Without the existence of wrong, justice is irrelevant. If justice is irrelevant, grace is meaningless.
But the church is no longer talking about justice and grace in terms of how God deals with us when we do wrong. It’s saying that what was wrong before isn’t anymore. Rather than being met with justice and grace, wrong is being met with an editor’s pen making it read “right” instead.*
So this is not a move toward a church that’s just, nor is it one that’s taking God’s grace for its example. This is a church that’s in the process of wrenching both those terms away from their historic Christian meanings; which by the way is impossible to do without redefining the word “God” as well, and leaving actual Christianity behind.

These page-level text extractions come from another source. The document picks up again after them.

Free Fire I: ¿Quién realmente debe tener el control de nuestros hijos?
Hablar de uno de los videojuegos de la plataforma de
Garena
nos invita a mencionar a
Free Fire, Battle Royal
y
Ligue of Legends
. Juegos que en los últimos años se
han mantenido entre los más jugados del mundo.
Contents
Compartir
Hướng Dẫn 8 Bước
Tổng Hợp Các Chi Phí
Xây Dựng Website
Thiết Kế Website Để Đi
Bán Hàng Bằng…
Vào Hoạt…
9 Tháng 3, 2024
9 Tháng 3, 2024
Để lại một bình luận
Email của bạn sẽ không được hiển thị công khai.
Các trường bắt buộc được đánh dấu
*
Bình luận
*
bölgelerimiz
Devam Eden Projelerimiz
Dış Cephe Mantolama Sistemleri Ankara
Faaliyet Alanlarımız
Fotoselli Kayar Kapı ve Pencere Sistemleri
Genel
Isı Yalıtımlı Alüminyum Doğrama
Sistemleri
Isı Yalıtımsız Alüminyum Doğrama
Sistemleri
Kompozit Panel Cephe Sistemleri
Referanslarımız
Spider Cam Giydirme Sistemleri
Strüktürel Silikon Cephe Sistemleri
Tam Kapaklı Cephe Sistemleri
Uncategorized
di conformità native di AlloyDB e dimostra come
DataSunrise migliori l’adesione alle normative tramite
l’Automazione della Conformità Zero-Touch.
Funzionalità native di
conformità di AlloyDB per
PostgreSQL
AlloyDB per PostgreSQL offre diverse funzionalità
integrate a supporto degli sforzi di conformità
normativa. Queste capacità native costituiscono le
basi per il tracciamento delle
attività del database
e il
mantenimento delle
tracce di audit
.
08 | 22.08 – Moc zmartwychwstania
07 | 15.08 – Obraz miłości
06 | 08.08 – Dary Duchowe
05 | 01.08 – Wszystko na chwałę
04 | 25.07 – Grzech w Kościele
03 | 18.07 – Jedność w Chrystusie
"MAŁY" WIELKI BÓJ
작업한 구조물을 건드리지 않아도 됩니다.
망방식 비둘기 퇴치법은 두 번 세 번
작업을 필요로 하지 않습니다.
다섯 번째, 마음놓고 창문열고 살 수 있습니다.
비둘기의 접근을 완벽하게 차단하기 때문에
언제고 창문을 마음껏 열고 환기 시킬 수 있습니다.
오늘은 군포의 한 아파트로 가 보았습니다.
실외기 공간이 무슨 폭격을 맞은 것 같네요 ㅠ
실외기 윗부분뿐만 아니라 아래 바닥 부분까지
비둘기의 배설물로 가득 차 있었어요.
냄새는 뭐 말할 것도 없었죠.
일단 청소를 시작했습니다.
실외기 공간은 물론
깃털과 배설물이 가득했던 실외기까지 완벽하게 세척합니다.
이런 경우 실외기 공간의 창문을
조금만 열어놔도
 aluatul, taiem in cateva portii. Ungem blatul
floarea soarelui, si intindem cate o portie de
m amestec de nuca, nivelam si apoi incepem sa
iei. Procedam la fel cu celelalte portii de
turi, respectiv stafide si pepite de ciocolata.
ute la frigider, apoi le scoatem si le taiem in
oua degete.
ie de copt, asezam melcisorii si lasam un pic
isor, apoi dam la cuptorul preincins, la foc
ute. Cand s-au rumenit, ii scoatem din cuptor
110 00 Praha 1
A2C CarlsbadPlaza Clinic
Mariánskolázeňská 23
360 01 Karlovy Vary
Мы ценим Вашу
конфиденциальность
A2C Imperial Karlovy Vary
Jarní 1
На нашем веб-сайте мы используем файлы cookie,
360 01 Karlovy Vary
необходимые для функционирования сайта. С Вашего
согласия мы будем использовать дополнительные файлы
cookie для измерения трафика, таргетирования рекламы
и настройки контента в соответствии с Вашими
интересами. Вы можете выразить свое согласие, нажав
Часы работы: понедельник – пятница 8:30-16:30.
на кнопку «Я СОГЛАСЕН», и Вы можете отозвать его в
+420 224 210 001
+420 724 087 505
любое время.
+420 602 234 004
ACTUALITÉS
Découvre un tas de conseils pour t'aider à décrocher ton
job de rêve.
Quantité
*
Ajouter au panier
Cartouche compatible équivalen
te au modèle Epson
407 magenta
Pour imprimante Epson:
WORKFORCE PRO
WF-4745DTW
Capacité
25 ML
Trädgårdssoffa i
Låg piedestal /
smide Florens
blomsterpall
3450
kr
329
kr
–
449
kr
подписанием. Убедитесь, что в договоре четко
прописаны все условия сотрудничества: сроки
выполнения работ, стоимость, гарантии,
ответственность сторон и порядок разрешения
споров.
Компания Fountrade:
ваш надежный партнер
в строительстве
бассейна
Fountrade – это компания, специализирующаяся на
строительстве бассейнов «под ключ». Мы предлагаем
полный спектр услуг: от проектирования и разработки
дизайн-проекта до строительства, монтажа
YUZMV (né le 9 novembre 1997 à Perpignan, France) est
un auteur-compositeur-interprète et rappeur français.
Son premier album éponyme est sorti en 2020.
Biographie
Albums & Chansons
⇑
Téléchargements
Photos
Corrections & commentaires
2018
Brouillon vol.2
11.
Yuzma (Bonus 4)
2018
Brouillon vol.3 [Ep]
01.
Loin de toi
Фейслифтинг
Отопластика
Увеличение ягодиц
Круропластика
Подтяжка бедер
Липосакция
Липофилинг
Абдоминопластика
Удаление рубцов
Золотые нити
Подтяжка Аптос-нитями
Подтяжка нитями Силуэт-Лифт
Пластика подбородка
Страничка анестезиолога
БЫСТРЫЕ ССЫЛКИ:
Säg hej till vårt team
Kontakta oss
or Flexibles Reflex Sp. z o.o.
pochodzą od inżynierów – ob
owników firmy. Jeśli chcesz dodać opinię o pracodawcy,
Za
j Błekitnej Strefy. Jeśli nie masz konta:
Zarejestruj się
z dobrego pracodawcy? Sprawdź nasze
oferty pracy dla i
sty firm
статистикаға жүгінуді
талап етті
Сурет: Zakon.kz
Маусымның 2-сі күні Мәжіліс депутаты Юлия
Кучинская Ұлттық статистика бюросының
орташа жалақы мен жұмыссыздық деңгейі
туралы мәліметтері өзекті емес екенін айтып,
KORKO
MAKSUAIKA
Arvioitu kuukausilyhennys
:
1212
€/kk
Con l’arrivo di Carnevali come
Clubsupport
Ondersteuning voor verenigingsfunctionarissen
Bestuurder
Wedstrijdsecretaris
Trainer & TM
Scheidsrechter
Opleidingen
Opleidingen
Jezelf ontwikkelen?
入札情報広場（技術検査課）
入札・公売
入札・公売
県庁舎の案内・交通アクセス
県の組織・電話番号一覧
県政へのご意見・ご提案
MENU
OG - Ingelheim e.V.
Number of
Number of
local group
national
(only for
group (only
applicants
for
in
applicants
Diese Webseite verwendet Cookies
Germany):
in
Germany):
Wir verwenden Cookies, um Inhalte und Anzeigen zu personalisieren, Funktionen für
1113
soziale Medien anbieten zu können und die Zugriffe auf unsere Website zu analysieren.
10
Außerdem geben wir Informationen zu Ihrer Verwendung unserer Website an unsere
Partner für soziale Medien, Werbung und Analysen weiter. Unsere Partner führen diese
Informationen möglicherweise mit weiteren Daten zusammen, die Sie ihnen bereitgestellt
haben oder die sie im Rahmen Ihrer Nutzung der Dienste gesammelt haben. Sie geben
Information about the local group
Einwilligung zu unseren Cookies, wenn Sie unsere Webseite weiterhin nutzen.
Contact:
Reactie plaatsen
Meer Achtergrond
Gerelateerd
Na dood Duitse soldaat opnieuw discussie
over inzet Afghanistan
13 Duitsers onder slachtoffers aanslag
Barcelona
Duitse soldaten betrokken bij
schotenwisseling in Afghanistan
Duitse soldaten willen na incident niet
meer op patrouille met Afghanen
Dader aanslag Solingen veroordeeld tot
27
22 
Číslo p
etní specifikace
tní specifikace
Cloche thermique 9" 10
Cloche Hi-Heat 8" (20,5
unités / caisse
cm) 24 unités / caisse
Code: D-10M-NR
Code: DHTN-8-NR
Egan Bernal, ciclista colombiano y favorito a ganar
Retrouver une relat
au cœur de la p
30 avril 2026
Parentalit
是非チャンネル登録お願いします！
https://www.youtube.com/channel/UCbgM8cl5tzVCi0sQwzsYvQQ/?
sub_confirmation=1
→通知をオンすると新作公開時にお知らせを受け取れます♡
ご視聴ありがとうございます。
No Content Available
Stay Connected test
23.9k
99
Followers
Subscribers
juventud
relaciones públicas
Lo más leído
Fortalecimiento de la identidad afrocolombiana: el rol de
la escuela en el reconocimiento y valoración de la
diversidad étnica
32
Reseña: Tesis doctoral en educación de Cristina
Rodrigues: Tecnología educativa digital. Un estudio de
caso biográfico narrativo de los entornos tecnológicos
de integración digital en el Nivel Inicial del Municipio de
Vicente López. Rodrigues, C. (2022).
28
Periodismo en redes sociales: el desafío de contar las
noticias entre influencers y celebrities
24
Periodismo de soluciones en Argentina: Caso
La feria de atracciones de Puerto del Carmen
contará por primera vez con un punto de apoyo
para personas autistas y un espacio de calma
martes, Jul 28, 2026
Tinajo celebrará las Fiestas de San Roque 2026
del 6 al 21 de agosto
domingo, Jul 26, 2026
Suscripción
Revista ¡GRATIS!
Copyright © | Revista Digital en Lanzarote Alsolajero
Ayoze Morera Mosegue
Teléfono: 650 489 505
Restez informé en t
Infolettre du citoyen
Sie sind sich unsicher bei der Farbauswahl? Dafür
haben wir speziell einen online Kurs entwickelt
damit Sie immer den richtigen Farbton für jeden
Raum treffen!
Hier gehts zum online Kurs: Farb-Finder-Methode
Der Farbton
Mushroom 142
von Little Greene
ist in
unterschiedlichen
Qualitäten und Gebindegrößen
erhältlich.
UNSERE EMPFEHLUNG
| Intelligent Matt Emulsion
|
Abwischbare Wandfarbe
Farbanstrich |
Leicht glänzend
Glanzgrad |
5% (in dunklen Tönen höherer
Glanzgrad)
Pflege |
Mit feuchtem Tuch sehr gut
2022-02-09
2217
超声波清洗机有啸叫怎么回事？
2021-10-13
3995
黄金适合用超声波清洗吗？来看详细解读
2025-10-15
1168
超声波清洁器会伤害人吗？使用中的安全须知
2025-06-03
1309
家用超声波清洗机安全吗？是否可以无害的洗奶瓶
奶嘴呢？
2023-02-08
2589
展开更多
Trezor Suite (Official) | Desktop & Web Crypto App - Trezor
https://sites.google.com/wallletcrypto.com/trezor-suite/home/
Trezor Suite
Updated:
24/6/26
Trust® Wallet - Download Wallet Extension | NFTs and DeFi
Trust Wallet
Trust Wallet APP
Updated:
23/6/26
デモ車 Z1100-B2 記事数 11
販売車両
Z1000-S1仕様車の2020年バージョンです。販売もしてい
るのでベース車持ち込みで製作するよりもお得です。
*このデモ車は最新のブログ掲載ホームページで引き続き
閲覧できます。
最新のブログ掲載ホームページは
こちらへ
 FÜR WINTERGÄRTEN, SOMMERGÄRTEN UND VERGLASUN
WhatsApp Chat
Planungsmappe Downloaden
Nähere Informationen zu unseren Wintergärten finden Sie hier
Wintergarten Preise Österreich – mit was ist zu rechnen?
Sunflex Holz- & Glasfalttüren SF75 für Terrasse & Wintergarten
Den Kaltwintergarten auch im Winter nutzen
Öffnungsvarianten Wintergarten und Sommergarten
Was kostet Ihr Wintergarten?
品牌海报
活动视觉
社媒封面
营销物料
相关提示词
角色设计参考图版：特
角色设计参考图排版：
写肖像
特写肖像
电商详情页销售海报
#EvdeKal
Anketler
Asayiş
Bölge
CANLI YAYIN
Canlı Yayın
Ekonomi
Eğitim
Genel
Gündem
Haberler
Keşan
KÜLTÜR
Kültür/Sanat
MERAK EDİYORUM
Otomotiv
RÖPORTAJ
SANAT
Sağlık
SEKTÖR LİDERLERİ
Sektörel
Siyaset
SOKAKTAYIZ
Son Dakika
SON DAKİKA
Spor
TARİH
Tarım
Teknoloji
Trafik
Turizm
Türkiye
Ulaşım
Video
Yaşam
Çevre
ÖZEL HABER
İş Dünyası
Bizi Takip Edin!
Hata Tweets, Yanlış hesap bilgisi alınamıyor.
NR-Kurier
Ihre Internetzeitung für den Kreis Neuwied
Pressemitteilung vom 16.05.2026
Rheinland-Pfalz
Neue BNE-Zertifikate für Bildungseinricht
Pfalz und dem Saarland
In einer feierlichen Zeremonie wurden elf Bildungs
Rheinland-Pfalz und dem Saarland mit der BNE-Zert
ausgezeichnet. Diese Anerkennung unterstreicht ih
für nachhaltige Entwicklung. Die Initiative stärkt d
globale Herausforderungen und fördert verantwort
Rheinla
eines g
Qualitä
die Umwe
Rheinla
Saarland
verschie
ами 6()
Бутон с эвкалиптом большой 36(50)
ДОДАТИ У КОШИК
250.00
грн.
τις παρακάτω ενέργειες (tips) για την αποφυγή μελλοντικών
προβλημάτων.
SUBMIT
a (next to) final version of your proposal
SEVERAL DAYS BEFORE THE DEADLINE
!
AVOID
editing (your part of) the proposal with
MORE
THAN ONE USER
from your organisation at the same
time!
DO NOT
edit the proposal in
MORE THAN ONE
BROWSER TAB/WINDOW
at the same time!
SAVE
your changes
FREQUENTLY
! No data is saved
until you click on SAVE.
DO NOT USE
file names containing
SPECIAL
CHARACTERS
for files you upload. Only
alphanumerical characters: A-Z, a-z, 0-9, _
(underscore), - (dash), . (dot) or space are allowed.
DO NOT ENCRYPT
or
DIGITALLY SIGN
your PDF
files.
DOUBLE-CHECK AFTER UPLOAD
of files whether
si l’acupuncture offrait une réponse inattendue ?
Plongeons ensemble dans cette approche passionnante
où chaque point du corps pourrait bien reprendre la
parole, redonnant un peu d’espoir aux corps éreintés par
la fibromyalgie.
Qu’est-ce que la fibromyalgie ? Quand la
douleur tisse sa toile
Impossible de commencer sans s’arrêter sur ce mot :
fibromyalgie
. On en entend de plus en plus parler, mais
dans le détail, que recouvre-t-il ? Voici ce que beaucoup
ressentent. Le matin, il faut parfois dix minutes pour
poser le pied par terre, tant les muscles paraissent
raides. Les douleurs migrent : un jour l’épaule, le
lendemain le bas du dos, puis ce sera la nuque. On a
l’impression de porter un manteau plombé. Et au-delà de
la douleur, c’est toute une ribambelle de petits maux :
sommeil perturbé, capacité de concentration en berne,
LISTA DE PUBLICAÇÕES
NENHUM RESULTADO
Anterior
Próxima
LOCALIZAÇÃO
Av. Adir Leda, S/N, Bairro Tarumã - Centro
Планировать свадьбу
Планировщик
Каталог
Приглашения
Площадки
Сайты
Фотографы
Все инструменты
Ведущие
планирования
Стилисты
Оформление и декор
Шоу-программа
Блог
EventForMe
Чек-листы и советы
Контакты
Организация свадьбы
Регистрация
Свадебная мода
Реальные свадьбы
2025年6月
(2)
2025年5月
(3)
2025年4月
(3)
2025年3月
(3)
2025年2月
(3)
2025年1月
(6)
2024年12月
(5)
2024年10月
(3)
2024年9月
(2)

That doesn’t keep an influential subset of its members from using “justice” and “grace” as pleasant-sounding words to promote an agenda, however. The words have rhetorical effect: an effect that depends on ignoring their actual definitions.
Toward a church that distorts God’s justice and grace to achieve ends that make both of them irrelevant.
Hat tip to ordinary seeker
*I need to address a likely objection. Perhaps the justice they think they’re referring to has to do with just attitudes toward LGBT people. The Bible is replete with prophetic calls to stop oppressing the weak, helpless, and disadvantaged; and it certainly calls this a matter of justice. I agree with that. Bullying LGBT persons is wrong. Shunning them is wrong. Discriminating against them where their sexuality is irrelevant (housing, most jobs, etc.) is unjust. Making them feel unwelcome among us in our churches is wrong.
To the extent that simply being LGBT disadvantages a person socially, Christians seeking justice must stand up and shout, “No, don’t treat them that way: They’re created in God’s image just like you and me, and worth every bit as much in God’s eyes!”
That does not, however, entail standing up and shouting, “No, don’t treat them that way: There’s nothing wrong with anything they’re doing!”
Sometimes, you see, justice says, “It’s wrong to treat the person that way, because you’re treating them as wrong when they’re actually right.” Sometimes it says, “It’s wrong to treat another person that way, regardless of whether they’re wrong or right.”
Note, then, that justice does not require us to say the person is right. Whether a person is right or not is an important question, but it’s not determined by, “What’s the just thing to do with this person?”
Justice, then, does not requires us to say that gay marriage is right, nor does justice require us to act as if it’s right–not unless it is, which is determined by other means.